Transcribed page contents
#####
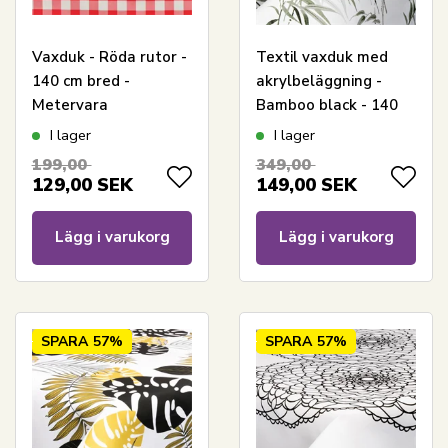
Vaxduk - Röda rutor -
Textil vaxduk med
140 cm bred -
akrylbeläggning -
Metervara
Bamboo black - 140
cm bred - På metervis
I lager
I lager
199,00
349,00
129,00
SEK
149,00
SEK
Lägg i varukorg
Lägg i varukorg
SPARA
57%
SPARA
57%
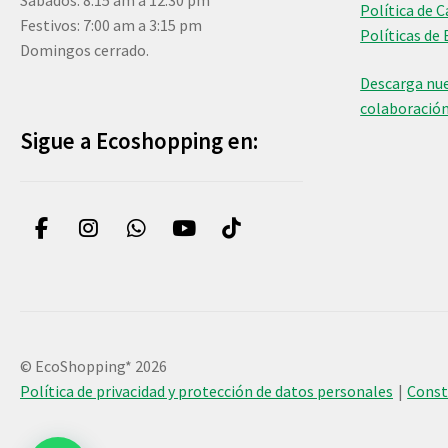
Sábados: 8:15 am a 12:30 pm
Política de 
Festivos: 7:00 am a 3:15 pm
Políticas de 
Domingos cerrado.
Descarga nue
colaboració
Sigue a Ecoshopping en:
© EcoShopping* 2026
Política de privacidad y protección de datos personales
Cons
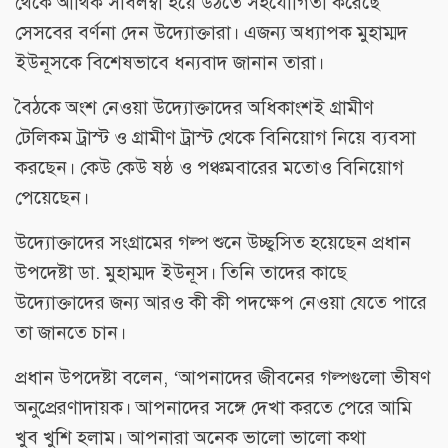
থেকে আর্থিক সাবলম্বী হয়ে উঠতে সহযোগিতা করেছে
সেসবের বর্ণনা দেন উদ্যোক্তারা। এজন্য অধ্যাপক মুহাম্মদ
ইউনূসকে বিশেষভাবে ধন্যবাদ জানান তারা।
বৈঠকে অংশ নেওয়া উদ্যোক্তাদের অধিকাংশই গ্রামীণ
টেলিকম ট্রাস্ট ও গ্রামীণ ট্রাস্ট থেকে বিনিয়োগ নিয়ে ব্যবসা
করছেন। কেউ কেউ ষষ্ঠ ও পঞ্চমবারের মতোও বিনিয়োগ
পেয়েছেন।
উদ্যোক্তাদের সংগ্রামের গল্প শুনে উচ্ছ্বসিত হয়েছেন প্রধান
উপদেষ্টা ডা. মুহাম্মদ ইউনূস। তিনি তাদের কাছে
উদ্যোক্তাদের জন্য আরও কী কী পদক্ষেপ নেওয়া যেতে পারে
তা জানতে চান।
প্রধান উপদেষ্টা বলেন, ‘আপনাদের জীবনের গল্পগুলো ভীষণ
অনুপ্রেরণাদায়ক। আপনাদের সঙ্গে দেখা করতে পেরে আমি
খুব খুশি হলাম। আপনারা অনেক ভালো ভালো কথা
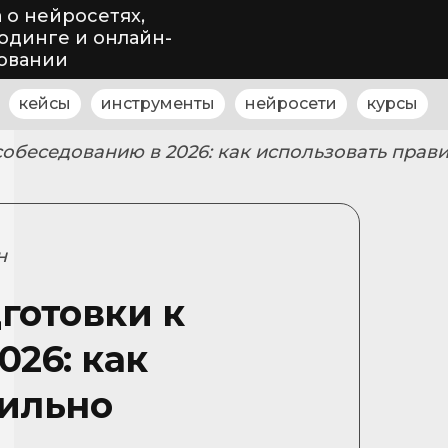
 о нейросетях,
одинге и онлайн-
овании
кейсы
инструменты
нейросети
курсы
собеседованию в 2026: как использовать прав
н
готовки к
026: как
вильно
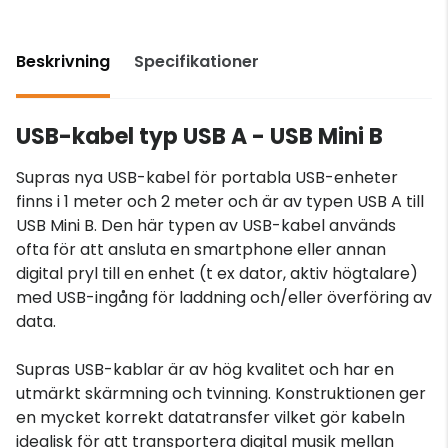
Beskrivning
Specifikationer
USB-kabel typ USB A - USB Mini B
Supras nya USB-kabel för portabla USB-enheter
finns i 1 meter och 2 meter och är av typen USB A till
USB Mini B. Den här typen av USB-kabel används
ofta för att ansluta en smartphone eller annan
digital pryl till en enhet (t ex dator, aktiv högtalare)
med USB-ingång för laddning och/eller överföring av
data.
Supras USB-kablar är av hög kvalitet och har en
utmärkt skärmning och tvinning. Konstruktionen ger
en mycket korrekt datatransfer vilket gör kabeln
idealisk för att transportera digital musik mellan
#####
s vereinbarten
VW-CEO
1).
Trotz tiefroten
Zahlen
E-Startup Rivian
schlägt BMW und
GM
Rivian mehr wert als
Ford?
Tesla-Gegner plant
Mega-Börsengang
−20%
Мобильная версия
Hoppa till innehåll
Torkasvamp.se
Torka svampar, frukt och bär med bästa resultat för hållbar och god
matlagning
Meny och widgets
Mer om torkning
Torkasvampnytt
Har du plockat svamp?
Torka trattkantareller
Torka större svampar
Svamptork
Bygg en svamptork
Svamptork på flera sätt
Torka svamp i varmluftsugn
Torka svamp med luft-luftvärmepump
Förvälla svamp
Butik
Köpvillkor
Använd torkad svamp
#####
» **Task requirements**
Above are records; write out the lines from the one with "উদ্যোক্তাদের জন্য আরও" down to the one with "digital pryl till", exactly, leaving the pictures out.

» **Written solution**
উদ্যোক্তাদের জন্য আরও কী কী পদক্ষেপ নেওয়া যেতে পারে
তা জানতে চান।
প্রধান উপদেষ্টা বলেন, ‘আপনাদের জীবনের গল্পগুলো ভীষণ
অনুপ্রেরণাদায়ক। আপনাদের সঙ্গে দেখা করতে পেরে আমি
খুব খুশি হলাম। আপনারা অনেক ভালো ভালো কথা
 о нейросетях,
одинге и онлайн-
овании
кейсы
инструменты
нейросети
курсы
собеседованию в 2026: как использовать прав
н
готовки к
026: как
вильно
Beskrivning
Specifikationer
USB-kabel typ USB A - USB Mini B
Supras nya USB-kabel för portabla USB-enheter
finns i 1 meter och 2 meter och är av typen USB A till
USB Mini B. Den här typen av USB-kabel används
ofta för att ansluta en smartphone eller annan
digital pryl till en enhet (t ex dator, aktiv högtalare)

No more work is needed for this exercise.